For most people, testing ALP (Alkaline Phosphatase) 2-4 times per year is recommended to establish baseline levels and track trends. If you have abnormal results or are actively working to optimize this biomarker, more frequent testing (quarterly) may be beneficial. Always consult with your healthcare provider for personalized testing frequency recommendations.
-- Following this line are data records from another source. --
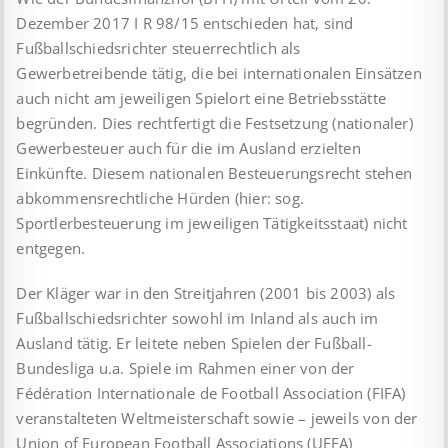
Dezember 2017 I R 98/15 entschieden hat, sind
Fußballschiedsrichter steuerrechtlich als
Gewerbetreibende tätig, die bei internationalen Einsätzen
auch nicht am jeweiligen Spielort eine Betriebsstätte
begründen. Dies rechtfertigt die Festsetzung (nationaler)
Gewerbesteuer auch für die im Ausland erzielten
Einkünfte. Diesem nationalen Besteuerungsrecht stehen
abkommensrechtliche Hürden (hier: sog.
Sportlerbesteuerung im jeweiligen Tätigkeitsstaat) nicht
entgegen.
Der Kläger war in den Streitjahren (2001 bis 2003) als
Fußballschiedsrichter sowohl im Inland als auch im
Ausland tätig. Er leitete neben Spielen der Fußball-
Bundesliga u.a. Spiele im Rahmen einer von der
Fédération Internationale de Football Association (FIFA)
veranstalteten Weltmeisterschaft sowie – jeweils von der
Union of European Football Associations (UEFA)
The standard laboratory reference range for ALP (Alkaline Phosphatase) is 44-147 U/L. However, many functional medicine practitioners recommend tighter "optimal" ranges for peak health and performance. Your ideal range may vary based on your age, sex, health goals, and other individual factors. Work with a healthcare provider familiar with optimal ranges to determine your target levels.
Most direct-to-consumer blood testing services that include ALP (Alkaline Phosphatase) provide the physician order as part of their service. However, some states have restrictions on direct-to-consumer testing. Check with your chosen provider about availability in your state and whether they provide the necessary physician authorization.
Elevated in bile duct obstruction and bone disorders. Helps distinguish liver from bone disease. Important for detecting cholestasis.
This information is for educational purposes only and is not medical advice. Always consult with a qualified healthcare provider about your specific health needs and before making decisions about blood testing.